Work task — Take the listing below and write it out again exactly, skipping any picture that it holds.

Task data —
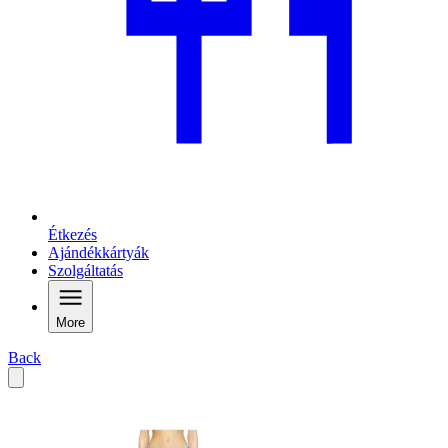
Étkezés
Ajándékkártyák
Szolgáltatás
More
Back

Solution to the problem —
Étkezés
Ajándékkártyák
Szolgáltatás
More
Back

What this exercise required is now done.